In Part 1, I was toying with the idea of worksheets that are hierarchically related. In this example, the hierarchy reflects geographical areas: Country, Area, City. Data is held by the leaf-node worksheets, and aggregated by the higher-level worksheets. Using the INDIRECT function means that the aggregation formulas are generic, and so can be used as-is from a template worksheet.
This is clearly pivot table territory, so what’s the difference with this approach?
Firstly, the scenario I have in mind is where you are collating worksheets sent to you in separate workbooks (for example, the London office sends you London.xlsx, containing a single London worksheet). You have already developed a bit of VBA to copy each of the worksheets into a single collated workbook (UK.xlsx, say). However, the incoming worksheets are effectively reports, and might contain information in addition to the raw Sales and Costs figures. So I can’t immediately collate the Sales/Costs information into a single table: if I need to, that’s a subsequent step (see later).
Secondly, each leaf-node worksheet only needs to know about its parent node. For example, London knows it’s in the South area, but not about its place in the overall hierarchy. Similarly, a non-leaf node knows only about its parent and its children. This makes it easy to change the hierarchy – for example, breaking London into Central London and Outer London.
In contrast, if the basic data were in table form, the levels of the hierarchy would need to be explicit, as columns:
If I decided to break London into Central and Outer zones, then I’d need an additional ‘Zone’ column, with values (a lot ‘n/a’) for each record.
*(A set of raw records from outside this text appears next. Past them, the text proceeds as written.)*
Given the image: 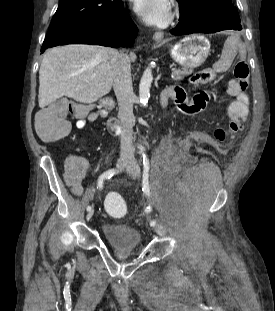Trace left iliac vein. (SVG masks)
<instances>
[{"label": "left iliac vein", "mask_w": 275, "mask_h": 311, "mask_svg": "<svg viewBox=\"0 0 275 311\" xmlns=\"http://www.w3.org/2000/svg\"><path fill=\"white\" fill-rule=\"evenodd\" d=\"M127 171L130 174L131 177L134 179H137L140 177V167L135 158L131 160V164L127 167ZM154 230L157 234L159 235H165L166 231L165 228L163 227L162 224L158 223L155 227Z\"/></svg>", "instance_id": "1"}]
</instances>
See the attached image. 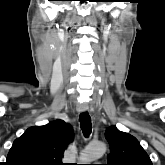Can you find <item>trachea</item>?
Wrapping results in <instances>:
<instances>
[{
	"label": "trachea",
	"instance_id": "3493384b",
	"mask_svg": "<svg viewBox=\"0 0 165 165\" xmlns=\"http://www.w3.org/2000/svg\"><path fill=\"white\" fill-rule=\"evenodd\" d=\"M79 121H80L81 129H82L84 136L88 137L92 131L91 118H90L88 112L81 113L80 117H79Z\"/></svg>",
	"mask_w": 165,
	"mask_h": 165
}]
</instances>
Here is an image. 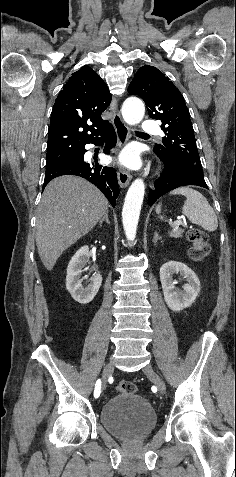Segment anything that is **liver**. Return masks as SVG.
<instances>
[{
	"label": "liver",
	"instance_id": "6515ba94",
	"mask_svg": "<svg viewBox=\"0 0 236 477\" xmlns=\"http://www.w3.org/2000/svg\"><path fill=\"white\" fill-rule=\"evenodd\" d=\"M108 210V200L94 185L61 176L46 186L37 208L36 246L47 270L63 251L88 234Z\"/></svg>",
	"mask_w": 236,
	"mask_h": 477
}]
</instances>
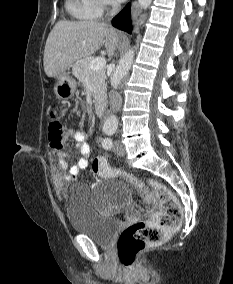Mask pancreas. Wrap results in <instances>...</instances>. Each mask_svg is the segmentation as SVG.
I'll list each match as a JSON object with an SVG mask.
<instances>
[{
	"label": "pancreas",
	"mask_w": 233,
	"mask_h": 284,
	"mask_svg": "<svg viewBox=\"0 0 233 284\" xmlns=\"http://www.w3.org/2000/svg\"><path fill=\"white\" fill-rule=\"evenodd\" d=\"M94 58L88 57L77 61L73 65V73L80 82L85 84L88 82L91 85V93L96 105L106 103V84H105V70H92L90 69V62Z\"/></svg>",
	"instance_id": "obj_1"
}]
</instances>
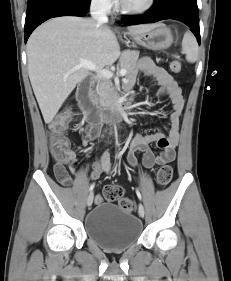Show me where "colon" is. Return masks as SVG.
Here are the masks:
<instances>
[{"mask_svg":"<svg viewBox=\"0 0 231 281\" xmlns=\"http://www.w3.org/2000/svg\"><path fill=\"white\" fill-rule=\"evenodd\" d=\"M170 69L174 73H179L181 71V63L177 60L172 61ZM70 117V112L67 111L58 115L49 124L50 151L55 163H66L71 152L69 140L65 135ZM172 176V167L164 165L157 172V183L160 186H166L170 183ZM103 196L108 202H119V205L128 212H132L135 209V204L132 200L122 198L123 190L119 186L110 185L105 187ZM100 201L101 198L97 197L96 202L98 203Z\"/></svg>","mask_w":231,"mask_h":281,"instance_id":"5ec220e1","label":"colon"}]
</instances>
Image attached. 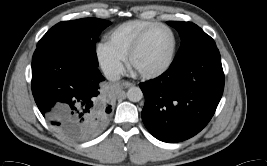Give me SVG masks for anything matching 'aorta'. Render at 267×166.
I'll use <instances>...</instances> for the list:
<instances>
[{"label": "aorta", "mask_w": 267, "mask_h": 166, "mask_svg": "<svg viewBox=\"0 0 267 166\" xmlns=\"http://www.w3.org/2000/svg\"><path fill=\"white\" fill-rule=\"evenodd\" d=\"M127 98L132 102H138L143 98V92L139 87H131L127 91Z\"/></svg>", "instance_id": "obj_1"}]
</instances>
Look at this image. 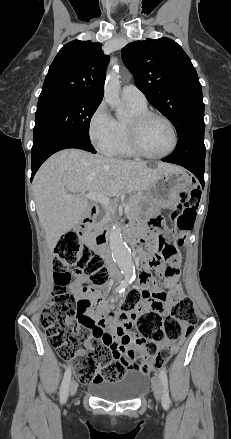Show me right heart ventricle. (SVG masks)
<instances>
[{
  "label": "right heart ventricle",
  "mask_w": 231,
  "mask_h": 439,
  "mask_svg": "<svg viewBox=\"0 0 231 439\" xmlns=\"http://www.w3.org/2000/svg\"><path fill=\"white\" fill-rule=\"evenodd\" d=\"M133 114L147 110V105H138L128 102ZM117 137L114 144L104 153L111 156L133 157L136 154L132 151L128 141V121H116Z\"/></svg>",
  "instance_id": "e07e8e85"
}]
</instances>
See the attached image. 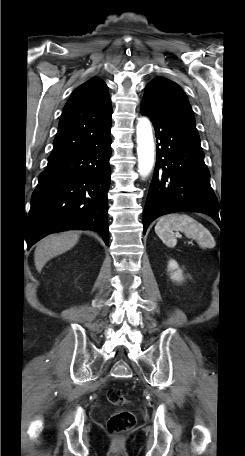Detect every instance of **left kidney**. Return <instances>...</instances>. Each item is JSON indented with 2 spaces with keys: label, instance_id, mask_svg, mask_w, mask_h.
<instances>
[{
  "label": "left kidney",
  "instance_id": "obj_1",
  "mask_svg": "<svg viewBox=\"0 0 245 456\" xmlns=\"http://www.w3.org/2000/svg\"><path fill=\"white\" fill-rule=\"evenodd\" d=\"M168 268L172 271L171 279L178 282L183 280L182 271L179 269V266L175 260L169 261Z\"/></svg>",
  "mask_w": 245,
  "mask_h": 456
}]
</instances>
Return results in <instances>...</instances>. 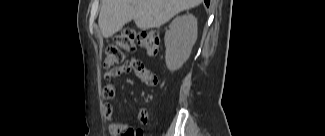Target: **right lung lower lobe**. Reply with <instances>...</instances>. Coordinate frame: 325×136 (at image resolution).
<instances>
[{
  "label": "right lung lower lobe",
  "instance_id": "right-lung-lower-lobe-1",
  "mask_svg": "<svg viewBox=\"0 0 325 136\" xmlns=\"http://www.w3.org/2000/svg\"><path fill=\"white\" fill-rule=\"evenodd\" d=\"M204 1H205L206 5L209 6L210 0H204Z\"/></svg>",
  "mask_w": 325,
  "mask_h": 136
}]
</instances>
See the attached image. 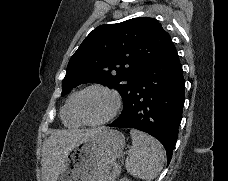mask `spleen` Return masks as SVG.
I'll list each match as a JSON object with an SVG mask.
<instances>
[{"label": "spleen", "mask_w": 228, "mask_h": 181, "mask_svg": "<svg viewBox=\"0 0 228 181\" xmlns=\"http://www.w3.org/2000/svg\"><path fill=\"white\" fill-rule=\"evenodd\" d=\"M130 135L133 147L128 151L125 169L133 177L143 181H153L164 167L163 147L157 139L136 129H132Z\"/></svg>", "instance_id": "3e777b00"}]
</instances>
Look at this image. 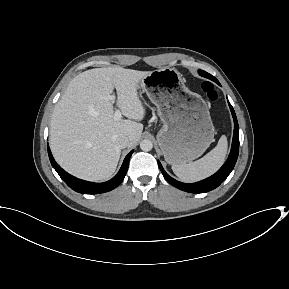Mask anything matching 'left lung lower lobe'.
<instances>
[{
    "label": "left lung lower lobe",
    "mask_w": 289,
    "mask_h": 289,
    "mask_svg": "<svg viewBox=\"0 0 289 289\" xmlns=\"http://www.w3.org/2000/svg\"><path fill=\"white\" fill-rule=\"evenodd\" d=\"M219 84V83H218ZM229 103V102H228ZM229 107L234 119V133H233V141H232V147L231 152L229 154V157L227 161L224 163V165L211 177L204 179L202 181L187 184L179 182L173 178H171L163 169L160 162H158L159 168L163 174V176L166 178V180L171 183L173 186L177 187L180 190L190 192V193H204L211 191L218 187L231 173L233 170L235 163L238 158L239 153V126L237 122V118L235 115V111L231 104L229 103Z\"/></svg>",
    "instance_id": "0a47b994"
}]
</instances>
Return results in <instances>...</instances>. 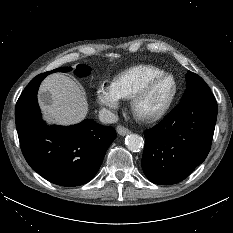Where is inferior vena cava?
<instances>
[{"instance_id":"1","label":"inferior vena cava","mask_w":233,"mask_h":233,"mask_svg":"<svg viewBox=\"0 0 233 233\" xmlns=\"http://www.w3.org/2000/svg\"><path fill=\"white\" fill-rule=\"evenodd\" d=\"M99 119L103 123L112 124L118 121V116L106 108L99 111Z\"/></svg>"}]
</instances>
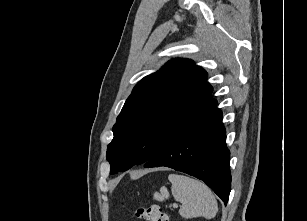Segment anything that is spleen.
I'll return each instance as SVG.
<instances>
[{
    "label": "spleen",
    "mask_w": 307,
    "mask_h": 221,
    "mask_svg": "<svg viewBox=\"0 0 307 221\" xmlns=\"http://www.w3.org/2000/svg\"><path fill=\"white\" fill-rule=\"evenodd\" d=\"M168 180L171 182V192L176 201L182 202L179 214L186 219L204 217L212 219L218 211L217 201L212 191L203 182L196 179L170 174ZM169 197L166 187L155 192L153 198L157 201H164Z\"/></svg>",
    "instance_id": "obj_1"
}]
</instances>
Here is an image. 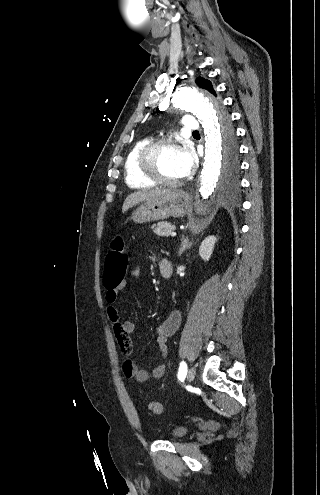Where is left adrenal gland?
Wrapping results in <instances>:
<instances>
[{"mask_svg": "<svg viewBox=\"0 0 320 495\" xmlns=\"http://www.w3.org/2000/svg\"><path fill=\"white\" fill-rule=\"evenodd\" d=\"M190 245L189 239L187 237L182 236L181 246L179 249V256L186 250V248Z\"/></svg>", "mask_w": 320, "mask_h": 495, "instance_id": "1", "label": "left adrenal gland"}]
</instances>
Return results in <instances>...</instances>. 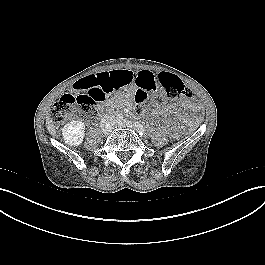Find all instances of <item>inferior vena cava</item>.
Here are the masks:
<instances>
[{
    "label": "inferior vena cava",
    "mask_w": 265,
    "mask_h": 265,
    "mask_svg": "<svg viewBox=\"0 0 265 265\" xmlns=\"http://www.w3.org/2000/svg\"><path fill=\"white\" fill-rule=\"evenodd\" d=\"M110 120V117L109 116H105L102 121H101V126L104 128V130H106V124H107V121Z\"/></svg>",
    "instance_id": "1"
}]
</instances>
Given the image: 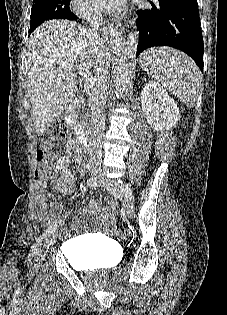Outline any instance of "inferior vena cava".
I'll list each match as a JSON object with an SVG mask.
<instances>
[{"label":"inferior vena cava","mask_w":227,"mask_h":315,"mask_svg":"<svg viewBox=\"0 0 227 315\" xmlns=\"http://www.w3.org/2000/svg\"><path fill=\"white\" fill-rule=\"evenodd\" d=\"M83 16L89 23L88 30L97 37L102 24L101 13L96 8L87 7ZM110 61V59H109ZM109 61L97 66L91 84L90 107V154L99 152L102 148V135L105 130L106 91L109 85Z\"/></svg>","instance_id":"1"}]
</instances>
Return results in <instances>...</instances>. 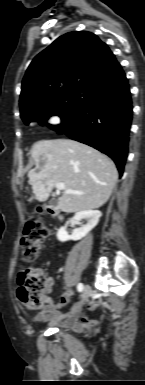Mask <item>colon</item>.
Masks as SVG:
<instances>
[{
  "label": "colon",
  "mask_w": 145,
  "mask_h": 385,
  "mask_svg": "<svg viewBox=\"0 0 145 385\" xmlns=\"http://www.w3.org/2000/svg\"><path fill=\"white\" fill-rule=\"evenodd\" d=\"M47 236V230L38 222H29L20 241L22 259L26 263L36 260L42 241ZM17 296L22 304L29 309H40L48 289L47 278L39 269L30 268L18 275Z\"/></svg>",
  "instance_id": "5ec220e1"
}]
</instances>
However, the tabular data is clearly useful for generating pivot table summaries – here’s one at the Area level:
or with multiple fields on the Row axis, to get a hierarchical summary:
So, I’m thinking that it would be useful have some VBA to do the second stage of collation, of the leaf-node Sales/Costs data into a single table. This sounds like it will involve a tree walk around the worksheet hierarchy. Perhaps in two passes: once to find out the maximum depth (and thus the columns of the table), and again to copy the data into the table.